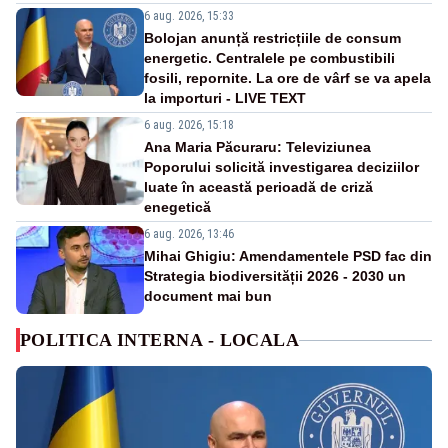
6 aug. 2026, 15:33
Bolojan anunță restricțiile de consum
energetic. Centralele pe combustibili
fosili, repornite. La ore de vârf se va apela
la importuri - LIVE TEXT
6 aug. 2026, 15:18
Ana Maria Păcuraru: Televiziunea
Poporului solicită investigarea deciziilor
luate în această perioadă de criză
enegetică
6 aug. 2026, 13:46
Mihai Ghigiu: Amendamentele PSD fac din
Strategia biodiversității 2026 - 2030 un
document mai bun
POLITICA INTERNA - LOCALA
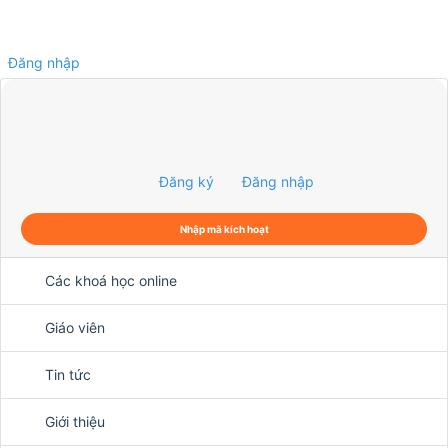
Đăng nhập
0
Đăng ký
Đăng nhập
Nhập mã kích hoạt
Các khoá học online
Giáo viên
Tin tức
Giới thiệu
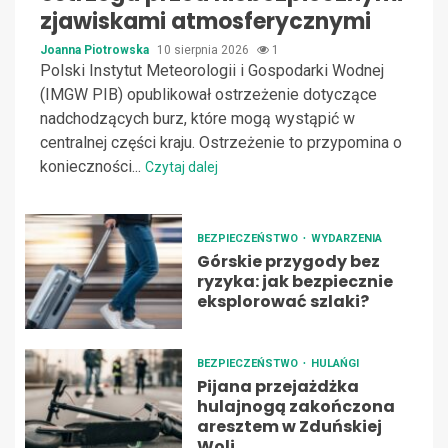
zjawiskami atmosferycznymi
Joanna Piotrowska
10 sierpnia 2026
1
Polski Instytut Meteorologii i Gospodarki Wodnej
(IMGW PIB) opublikował ostrzeżenie dotyczące
nadchodzących burz, które mogą wystąpić w
centralnej części kraju. Ostrzeżenie to przypomina o
konieczności...
Czytaj dalej
BEZPIECZEŃSTWO
WYDARZENIA
Górskie przygody bez
ryzyka: jak bezpiecznie
eksplorować szlaki?
BEZPIECZEŃSTWO
HULAŃGI
Pijana przejażdżka
hulajnogą zakończona
aresztem w Zduńskiej
Woli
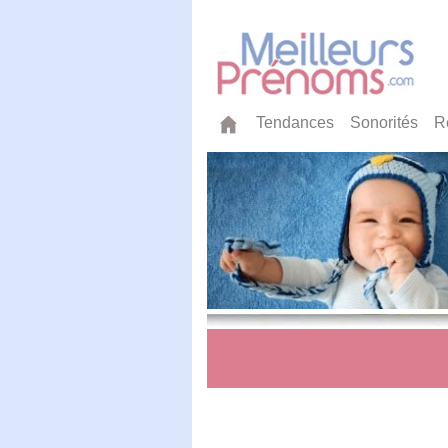
Tendances
Sonorités
R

§

[Problem to work on]:
Could you return, word for word, every line from the line with "eksplorować szlaki?" through the last line of the listing above, both ends included, without any pictures?

[Final answer]:
eksplorować szlaki?
BEZPIECZEŃSTWO
HULAŃGI
Pijana przejażdżka
hulajnogą zakończona
aresztem w Zduńskiej
Woli
Tendances
Sonorités
R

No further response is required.